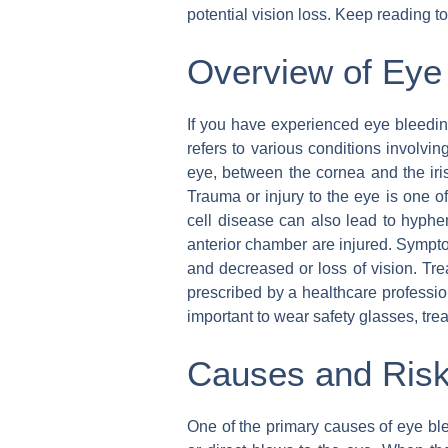
potential vision loss. Keep reading 
Overview of Eye
If you have experienced eye bleedin
refers to various conditions involvin
eye, between the cornea and the ir
Trauma or injury to the eye is one o
cell disease can also lead to hyphe
anterior chamber are injured. Symptom
and decreased or loss of vision. Tre
prescribed by a healthcare professio
important to wear safety glasses, tre
Causes and Risk
One of the primary causes of eye blee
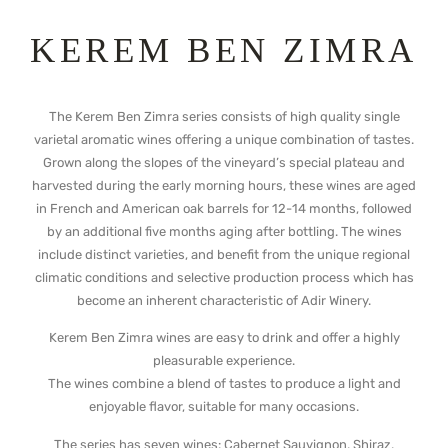
KEREM BEN ZIMRA
The Kerem Ben Zimra series consists of high quality single
varietal aromatic wines offering a unique combination of tastes.
Grown along the slopes of the vineyard’s special plateau and
harvested during the early morning hours, these wines are aged
in French and American oak barrels for 12-14 months, followed
by an additional five months aging after bottling. The wines
include distinct varieties, and benefit from the unique regional
climatic conditions and selective production process which has
become an inherent characteristic of Adir Winery.
Kerem Ben Zimra wines are easy to drink and offer a highly
pleasurable experience.
The wines combine a blend of tastes to produce a light and
enjoyable flavor, suitable for many occasions.
The series has seven wines: Cabernet Sauvignon, Shiraz,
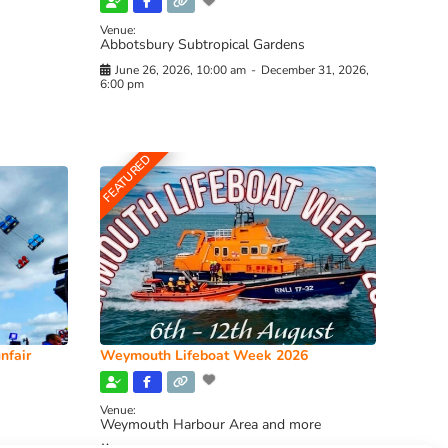
Venue:
Abbotsbury Subtropical Gardens
June 26, 2026, 10:00 am
-
December 31, 2026,
6:00 pm
FEATURED
nfair
Weymouth Lifeboat Week 2026
Venue:
Weymouth Harbour Area and more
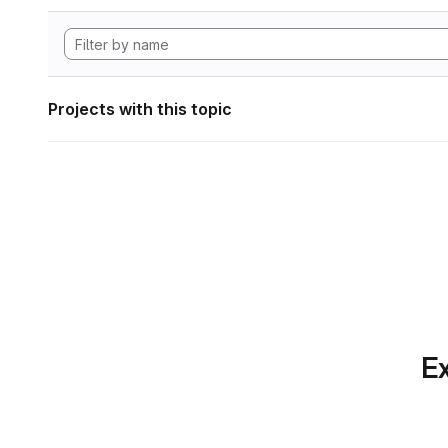
Projects with this topic
Ex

----

*What this task involves*
Write out the whole of the data exactly; the pictures stay out.

*Task solution*
potential vision loss. Keep reading 
Overview of Eye
If you have experienced eye bleedin
refers to various conditions involvin
eye, between the cornea and the ir
Trauma or injury to the eye is one o
cell disease can also lead to hyphe
anterior chamber are injured. Symptom
and decreased or loss of vision. Tre
prescribed by a healthcare professio
important to wear safety glasses, tre
Causes and Risk
One of the primary causes of eye blee
KEREM BEN ZIMRA
The Kerem Ben Zimra series consists of high quality single
varietal aromatic wines offering a unique combination of tastes.
Grown along the slopes of the vineyard’s special plateau and
harvested during the early morning hours, these wines are aged
in French and American oak barrels for 12-14 months, followed
by an additional five months aging after bottling. The wines
include distinct varieties, and benefit from the unique regional
climatic conditions and selective production process which has
become an inherent characteristic of Adir Winery.
Kerem Ben Zimra wines are easy to drink and offer a highly
pleasurable experience.
The wines combine a blend of tastes to produce a light and
enjoyable flavor, suitable for many occasions.
The series has seven wines: Cabernet Sauvignon, Shiraz,
Venue:
Abbotsbury Subtropical Gardens
June 26, 2026, 10:00 am
-
December 31, 2026,
6:00 pm
FEATURED
nfair
Weymouth Lifeboat Week 2026
Venue:
Weymouth Harbour Area and more
Projects with this topic
Ex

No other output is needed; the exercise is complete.